A decisão marca a primeira vez em que o PT gaúcho fica sem candidatura própria ao governo estadual. No documento oficial, o partido orienta “a construção de uma tática eleitoral conjunta com o PDT e demais partidos do campo democrático, sob a liderança da companheira Juliana Brizola, como expressão política dessa estratégia no estado”. O texto ainda confirmado Edegar Pretto como “a liderança com maior legitimidade para liderar essa construção”, em parceria com os pedetistas.
O documento ressalta que a estratégia política no Rio Grande do Sul “deve estar alinhada à leitura nacional e internacional da conjuntura, com encaminhamentos coerentes e responsáveis”, e enfatiza que “não há nada mais importante que a reeleição do presidente Lula”.

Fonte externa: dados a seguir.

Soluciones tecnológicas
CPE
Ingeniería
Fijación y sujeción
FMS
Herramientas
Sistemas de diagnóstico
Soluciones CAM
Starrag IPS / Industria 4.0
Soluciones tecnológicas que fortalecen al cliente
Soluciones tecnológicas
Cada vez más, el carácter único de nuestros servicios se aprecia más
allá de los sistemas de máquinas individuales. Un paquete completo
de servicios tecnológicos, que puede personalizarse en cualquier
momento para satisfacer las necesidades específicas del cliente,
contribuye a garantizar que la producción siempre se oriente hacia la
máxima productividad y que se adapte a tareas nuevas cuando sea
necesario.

Resistências de Juliana Brizola
A intervenção da direção nacional do PT contraria a posição de Edegar Pretto e dos ex-governadores petistas Tarso Genro (2011-2015) e Olívio Dutra (1999-2003), que manifestaram oposição à escolha de Juliana Brizola durante a plenária do partido realizado na noite de ontem.
"Aqui, no Rio Grande do Sul, ninguém aceita intervenção. Intervenção é um desrespeito não somente à minha trajetória e aos demais quadros políticos que foram dirigentes do nosso partido, é um desrespeito à história da nossa militância", afirmou Tarso Genro, em plenária do PT realizada nesta segunda-feira, em Porto Alegre.

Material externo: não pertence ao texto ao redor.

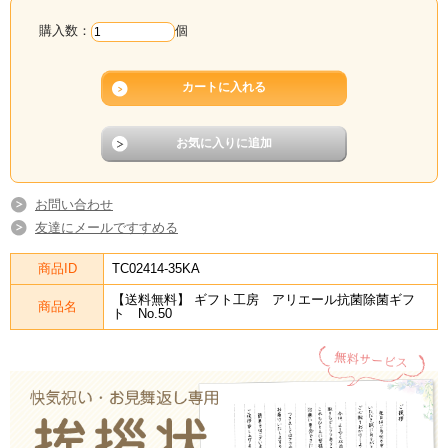
購入数：
個
お問い合わせ
友達にメールですすめる
商品ID
TC02414-35KA
【送料無料】 ギフト工房 アリエール抗菌除菌ギフ
商品名
ト No.50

Setores do PT gaúcho defendem Edegar Pretto como “a melhor opção para a construção da vitória” nas eleições, ressaltando que sua indicação foi definida de forma ampla e democrática, em convenção realizada em novembro do ano passado, com o apoio dos partidos aliados PSOL, PCdoB, PV, Rede e PSB.

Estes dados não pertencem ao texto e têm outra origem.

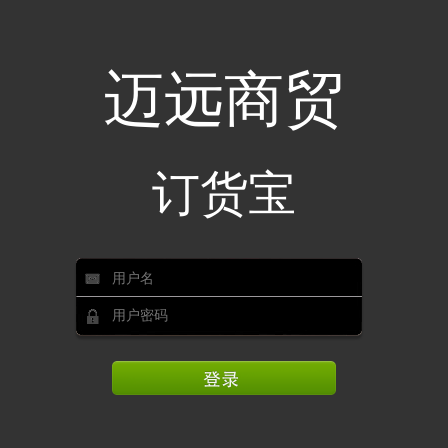
迈远商贸
订货宝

Diante do impasse, o PSOL, que apoia Edegar Pretto, cogita lançar candidatura própria ao Palácio Piratini caso o PDT prevaleça e desfaça o acordo já firmado no estado. A aliança em torno de Preto remonta à eleição de 2022, quando obteve 26,7% dos votos, contra 26,8% de Eduardo Leite — uma diferença de cerca de dois mil votos —, que avançou ao segundo turno.
O dirigente petista Edinho Silva classificou como “etnocentrismo político inaceitável” a possibilidade de manter dois palanques, em vez da unificação. Segundo ele, “a história irá cobrar” um preço “politicamente caríssimo” caso não haja acordo entre as legendas.